Drugs are a health issue. Crime is largely the side-effect of governments ignoring the health issue and instead criminalizing the problem for the sake of politics and/or profiteering.

A war without end.

3 ( +4 / -1 )

Meanwhile, it has achieved none of its stated goals.

It's UNSTATED goals, however, have worked like a charm. More money for the feds more power for the government, and more money for the Prison-Industrial complex.

4 ( +5 / -1 )

give them to those who want them

You mean "sell them," right? That WOULD be pretty cool if the gummint just started passing out drugs to everybody...

0 ( +0 / -0 )

The problem with the War on Drugs was that it attacked supply, not demand. The U.S. should have learned in the 1920s (during Prohibition) that as long as there is demand, someone will find a way to satisfy it.

If the U.S. wants to fight a successful war on drugs (rather than legalization/taxation/rehabilitation), it's easy. If you're found in possession of illegal drugs, you go to jail for 5 years. If you're in possession of more than a certain quantity (intent to distribute), you get 20 years, without parole. If you're a distributor (again, above a certain quantity), life without parole. These policies would scare away casual-to-intermediate users, and it would make it pretty difficult to recruit people to distribute or deal on the street. Pinch off the demand and the supply will wither away.

Legalize American-grown marijuana (another way to kill supply from other countries) and tax the hell out of it to pay for enforcement, treatment, and incarceration.

-1 ( +0 / -1 )

"In fact, over the past few decades, the prices of illicit drugs have been falling while purity has been increasing."

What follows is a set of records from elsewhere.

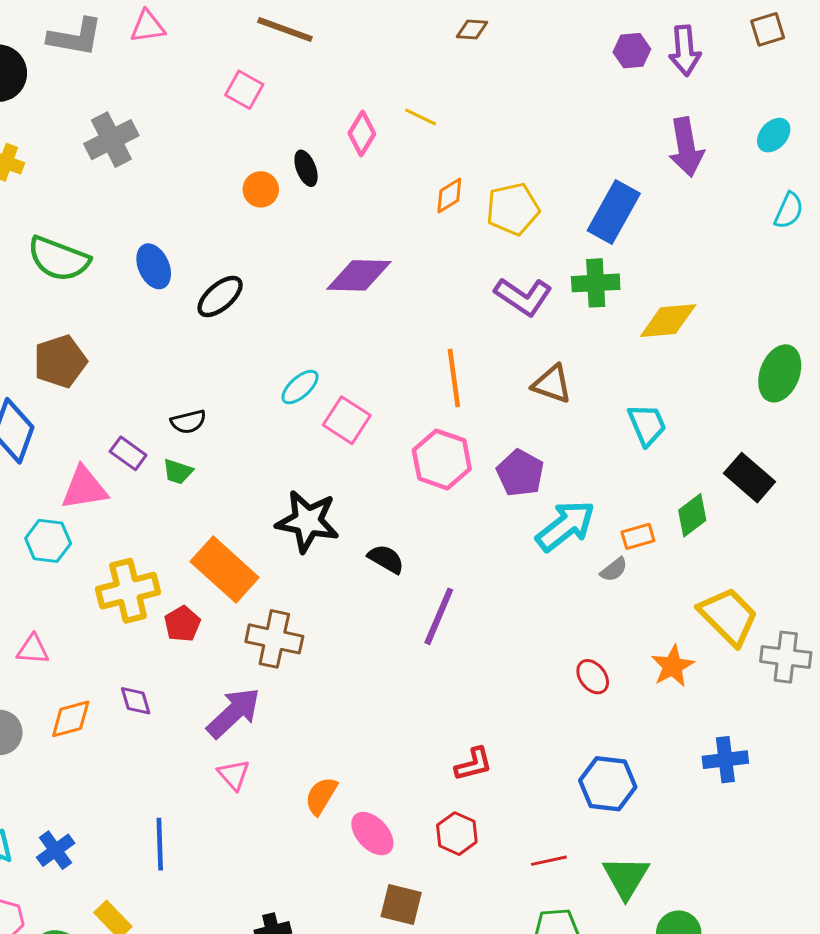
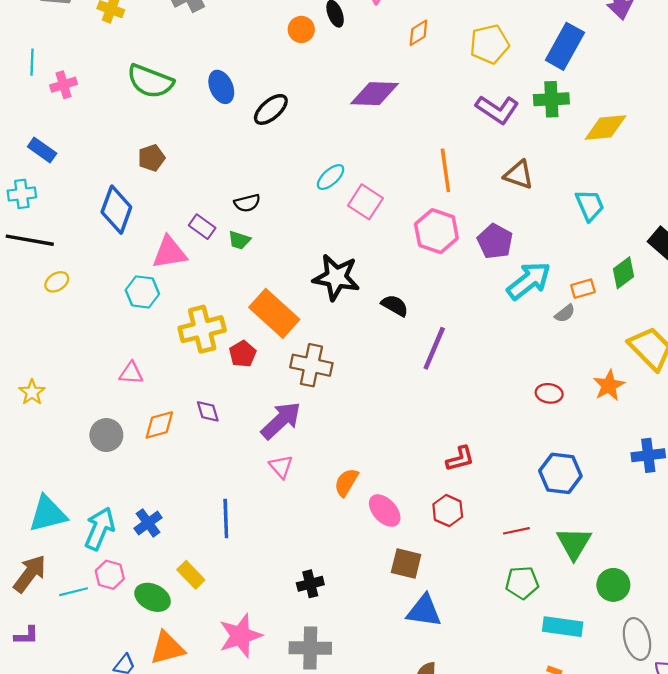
orange diamond: (449, 195) -> (418, 33), moved
brown pentagon: (60, 361) -> (151, 158), size x0.7
red ellipse: (593, 677) -> (549, 393), turned -45

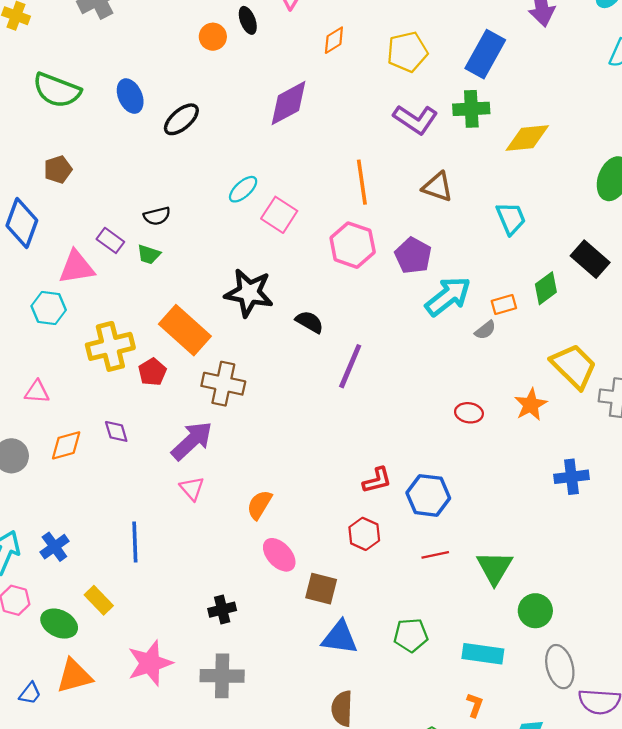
purple diamond: (374, 94) -> (289, 103), turned -30
blue hexagon: (560, 473) -> (428, 495), moved
pink ellipse: (385, 511) -> (279, 555), moved
green pentagon: (522, 583) -> (411, 635), moved

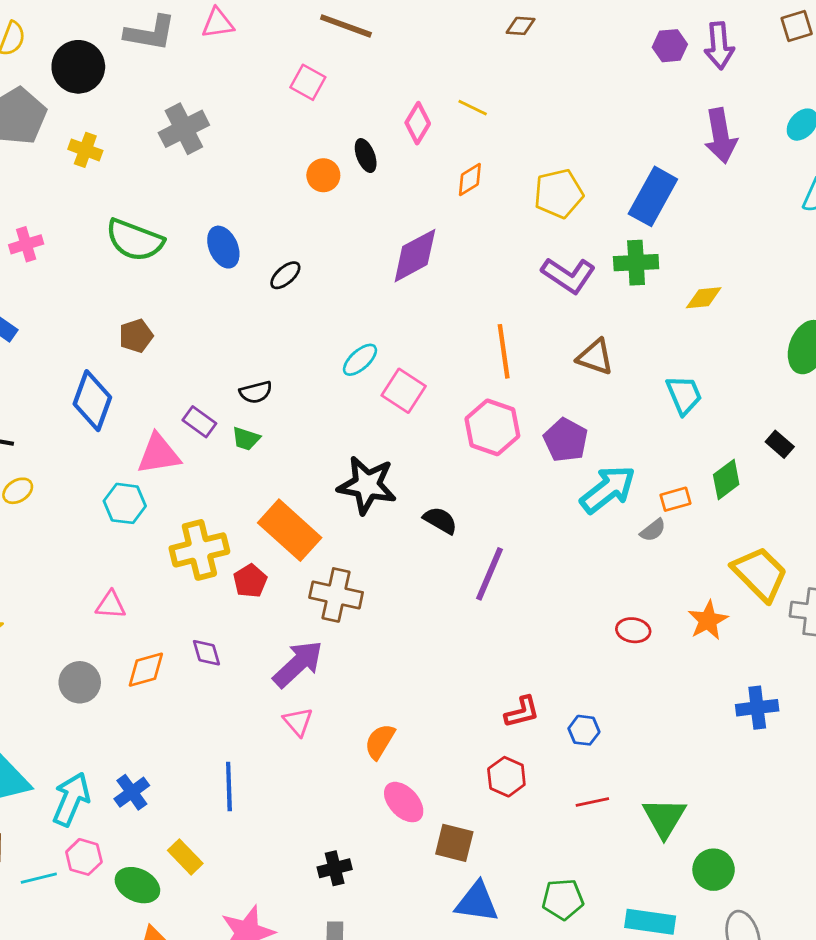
black ellipse: (181, 119) -> (285, 275), size x0.7
yellow diamond: (527, 138) -> (704, 298), size x0.7
black rectangle: (590, 259) -> (780, 444), size x0.6
blue hexagon: (428, 495) -> (584, 730), size x0.6

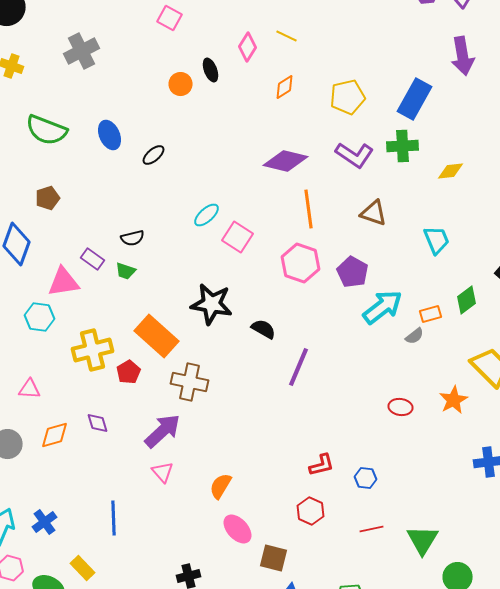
purple diamond: (415, 256) -> (286, 161), moved, turned 42

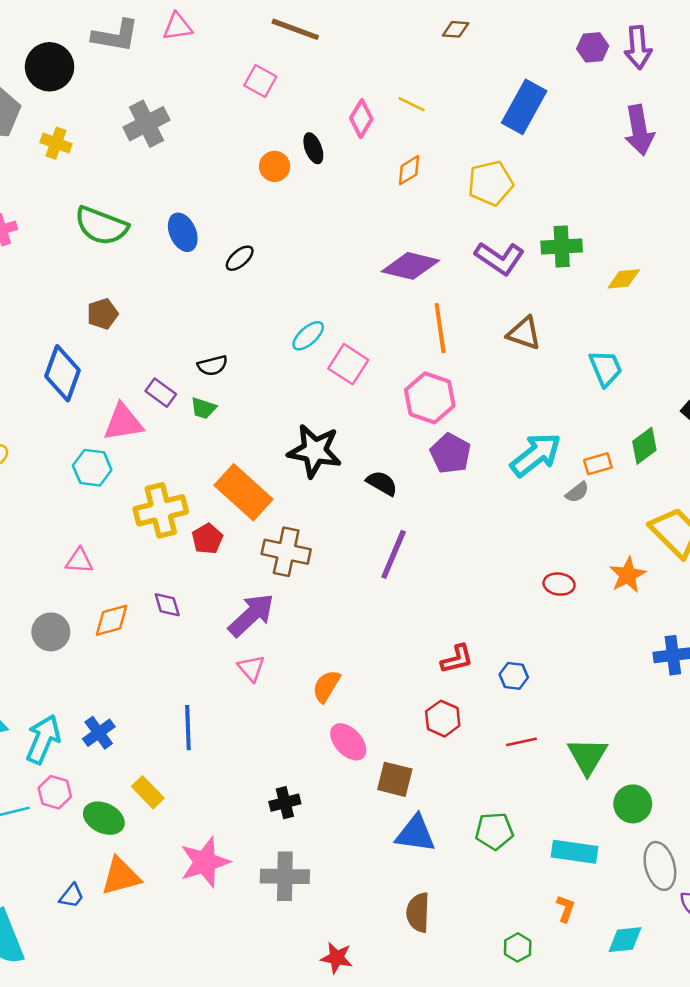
blue rectangle: (414, 99) -> (524, 107), moved
purple pentagon: (352, 272) -> (450, 453), moved
purple line: (298, 367) -> (394, 554), moved

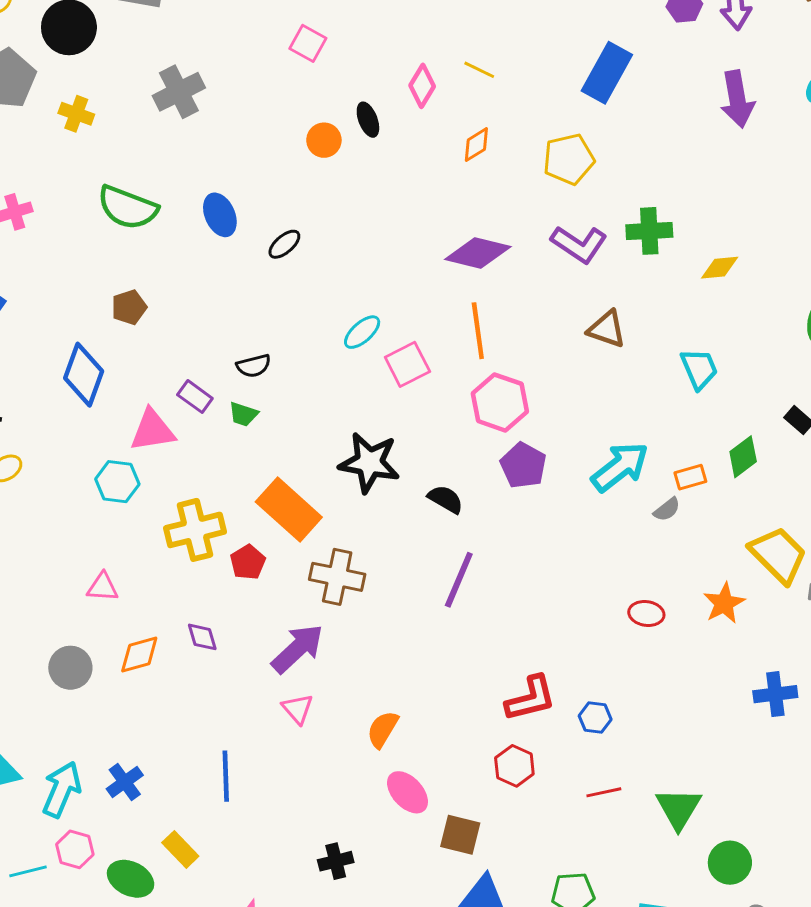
orange line: (440, 328) -> (478, 331), moved
pink square: (348, 364) -> (407, 364), turned 30
red L-shape: (457, 659) -> (531, 698), size x1.4

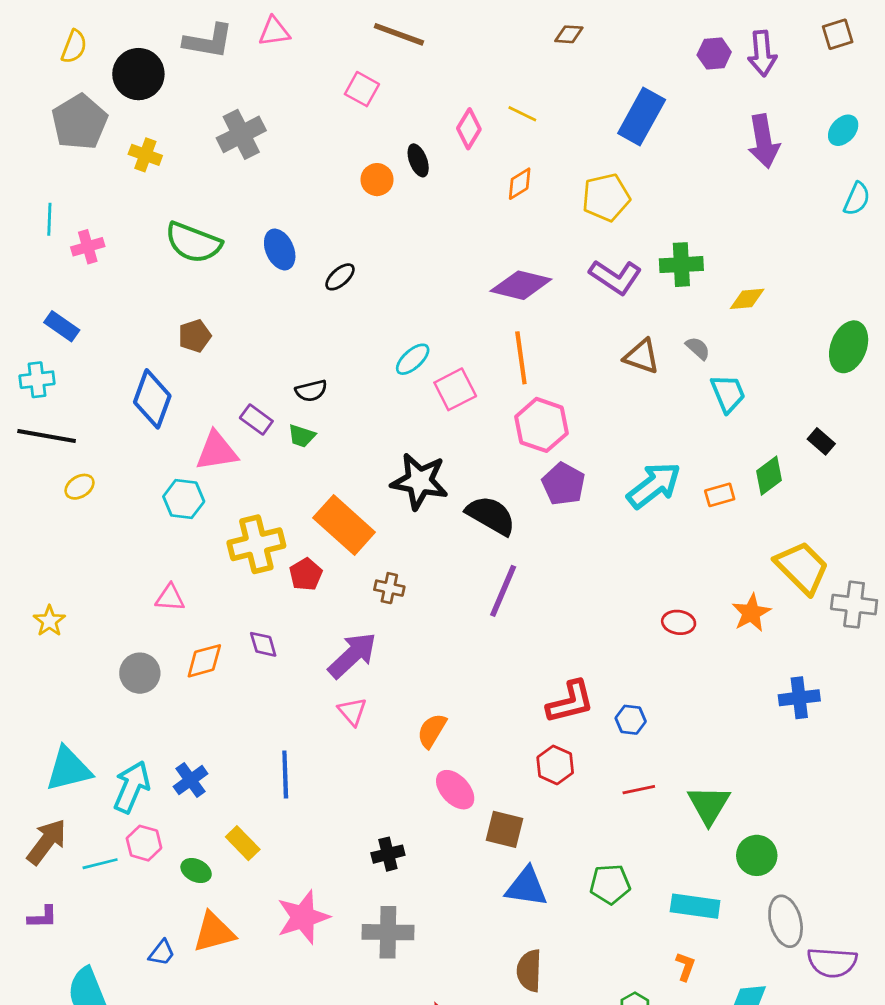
black semicircle: (446, 499) -> (491, 515), size x1.5
gray semicircle: (667, 509) -> (698, 348), moved, turned -100
brown cross: (337, 577) -> (389, 588), size x0.6
green ellipse: (131, 879) -> (196, 871), size x0.7

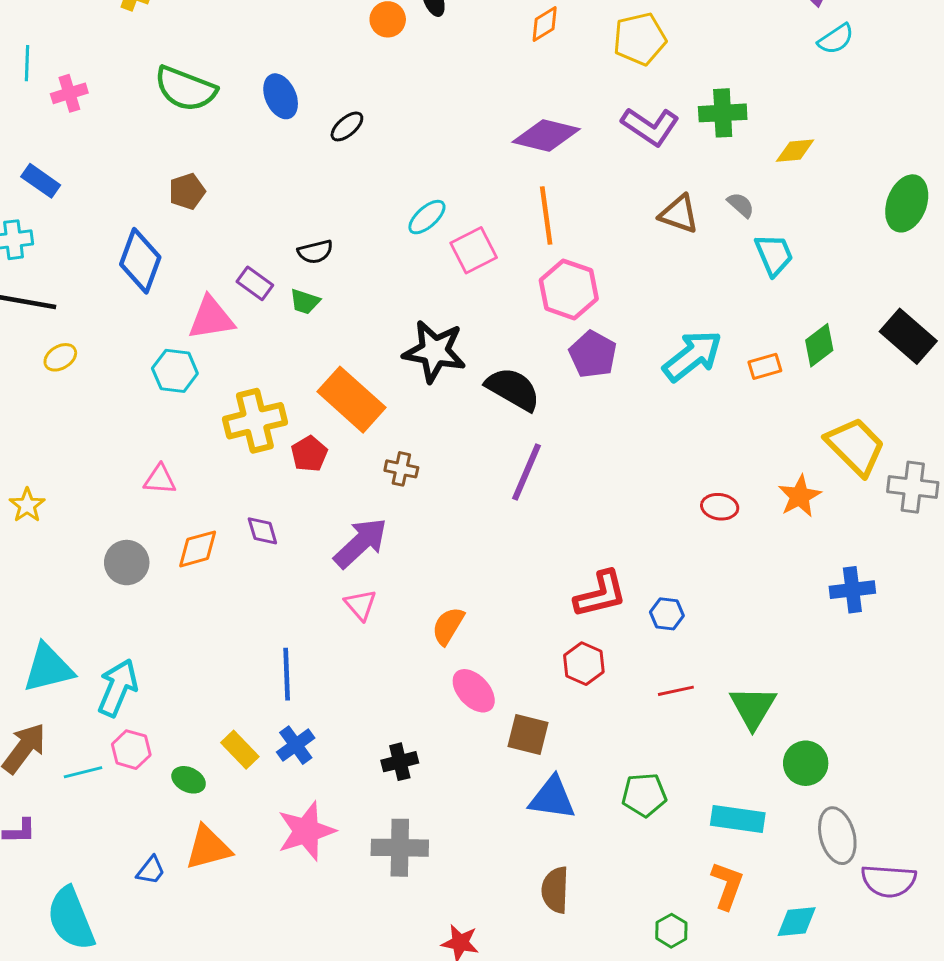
cyan semicircle: (857, 199) -> (836, 39), moved, turned 32
black rectangle: (821, 441) -> (908, 336), moved, size x1.8
blue cross: (191, 780) -> (296, 745), moved
orange L-shape: (685, 966) -> (727, 885), size x1.5

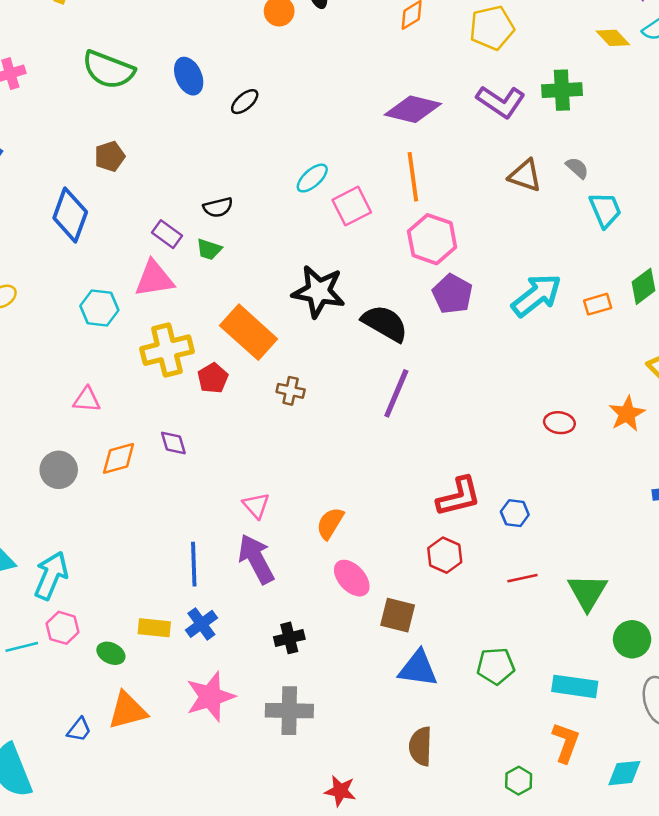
yellow diamond: (795, 151) -> (613, 38), moved, turned 52
pink triangle: (211, 318) -> (154, 279), moved
purple arrow: (361, 543) -> (256, 559), moved, turned -75
yellow rectangle: (240, 750) -> (154, 628), turned -40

Sounds like it's going well. Keep going!

0 ( +0 / -0 )

The world and its governments cannot win this war on drugs if thats what you want to call it! Does not Matter what you do as far as incarceration is concerned, (look to the UNITED STATES for that failed attempt). If the people of this planet want to do drugs they're going to do it, the demand can only be stopped by death. Excecute all offenders on the spot! Ill bet the demand for drugs plummets dramatically. It does not matter if you kill off crops, synthetic drugs will just become the drugs of choice. Drugs is a business, and the governments are so rooted in this they are to blame as much as the dealers, growers, producers and the users. Prisons need this, if you legalize drugs then you can't put people in jail, and prisons will close and holy shit you'll put 50 people out on the street with their families, or the local TAC Team used to kick in doors wont have a job so those people are gonna get put ou on the street. Legalization is the only course of action, make it legal and tax it, or like I said just start excecuting people on the spot.